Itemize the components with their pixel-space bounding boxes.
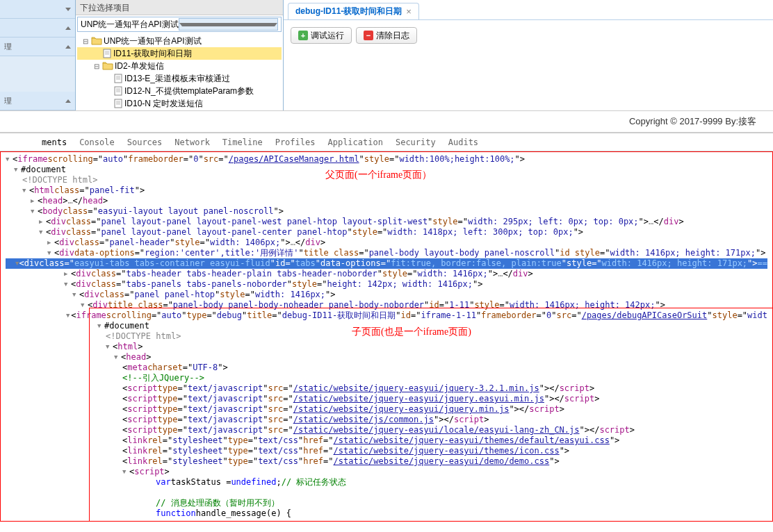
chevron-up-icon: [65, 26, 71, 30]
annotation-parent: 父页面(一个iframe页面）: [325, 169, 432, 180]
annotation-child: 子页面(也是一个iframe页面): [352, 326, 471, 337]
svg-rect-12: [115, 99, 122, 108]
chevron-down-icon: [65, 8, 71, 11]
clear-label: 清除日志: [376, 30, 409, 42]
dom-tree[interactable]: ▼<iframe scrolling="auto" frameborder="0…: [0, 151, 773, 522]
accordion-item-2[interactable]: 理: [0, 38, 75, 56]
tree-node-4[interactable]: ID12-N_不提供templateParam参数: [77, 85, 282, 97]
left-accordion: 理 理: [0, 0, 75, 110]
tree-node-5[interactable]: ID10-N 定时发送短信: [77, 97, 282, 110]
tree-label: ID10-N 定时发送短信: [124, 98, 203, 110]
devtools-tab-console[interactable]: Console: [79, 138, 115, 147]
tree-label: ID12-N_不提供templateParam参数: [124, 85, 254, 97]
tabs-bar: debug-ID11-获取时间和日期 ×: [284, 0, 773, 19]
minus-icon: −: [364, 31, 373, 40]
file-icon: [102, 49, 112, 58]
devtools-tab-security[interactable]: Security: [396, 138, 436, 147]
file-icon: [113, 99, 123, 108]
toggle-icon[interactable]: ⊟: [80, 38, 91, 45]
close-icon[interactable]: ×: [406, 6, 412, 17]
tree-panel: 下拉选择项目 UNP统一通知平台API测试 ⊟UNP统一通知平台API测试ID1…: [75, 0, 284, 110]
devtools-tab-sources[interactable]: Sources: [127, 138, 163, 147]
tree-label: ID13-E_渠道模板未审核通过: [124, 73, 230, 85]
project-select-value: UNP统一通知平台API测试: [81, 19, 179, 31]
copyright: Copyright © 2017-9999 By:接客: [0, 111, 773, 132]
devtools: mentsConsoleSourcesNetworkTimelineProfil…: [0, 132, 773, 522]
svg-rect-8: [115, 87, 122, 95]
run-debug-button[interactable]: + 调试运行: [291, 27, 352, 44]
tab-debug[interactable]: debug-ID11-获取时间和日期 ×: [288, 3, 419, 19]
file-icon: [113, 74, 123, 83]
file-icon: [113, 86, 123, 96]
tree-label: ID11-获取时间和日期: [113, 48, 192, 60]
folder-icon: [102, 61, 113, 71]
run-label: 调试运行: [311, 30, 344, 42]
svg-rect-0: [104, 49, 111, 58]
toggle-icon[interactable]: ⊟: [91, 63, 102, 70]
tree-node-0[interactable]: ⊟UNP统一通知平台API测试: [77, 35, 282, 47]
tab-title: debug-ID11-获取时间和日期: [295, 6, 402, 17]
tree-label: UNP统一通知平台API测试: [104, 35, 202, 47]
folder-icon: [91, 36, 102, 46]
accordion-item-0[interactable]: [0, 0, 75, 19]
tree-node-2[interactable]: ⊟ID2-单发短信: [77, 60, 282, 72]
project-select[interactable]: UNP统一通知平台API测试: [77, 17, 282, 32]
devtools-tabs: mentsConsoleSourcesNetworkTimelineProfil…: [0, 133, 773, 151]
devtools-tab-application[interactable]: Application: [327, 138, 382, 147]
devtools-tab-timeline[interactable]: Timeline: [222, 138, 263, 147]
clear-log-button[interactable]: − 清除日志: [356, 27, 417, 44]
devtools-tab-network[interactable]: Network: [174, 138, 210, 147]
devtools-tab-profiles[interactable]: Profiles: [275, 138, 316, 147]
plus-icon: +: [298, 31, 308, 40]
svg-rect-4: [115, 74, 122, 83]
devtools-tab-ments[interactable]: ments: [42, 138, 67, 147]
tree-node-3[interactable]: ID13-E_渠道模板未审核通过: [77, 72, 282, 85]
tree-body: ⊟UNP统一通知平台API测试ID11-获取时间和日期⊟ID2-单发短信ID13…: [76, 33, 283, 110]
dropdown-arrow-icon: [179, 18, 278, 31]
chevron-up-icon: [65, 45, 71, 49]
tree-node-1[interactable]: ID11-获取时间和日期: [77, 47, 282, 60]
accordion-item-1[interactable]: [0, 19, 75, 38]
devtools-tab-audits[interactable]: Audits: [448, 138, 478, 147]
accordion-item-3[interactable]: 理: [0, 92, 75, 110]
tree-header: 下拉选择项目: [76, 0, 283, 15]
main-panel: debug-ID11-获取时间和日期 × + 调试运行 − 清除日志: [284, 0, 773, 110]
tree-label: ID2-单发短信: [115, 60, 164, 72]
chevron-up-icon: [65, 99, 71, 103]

> What the exercise asks:
Could you state how many lines in the data hold the word "select"? Only the number should be given.

> Exercise response:
2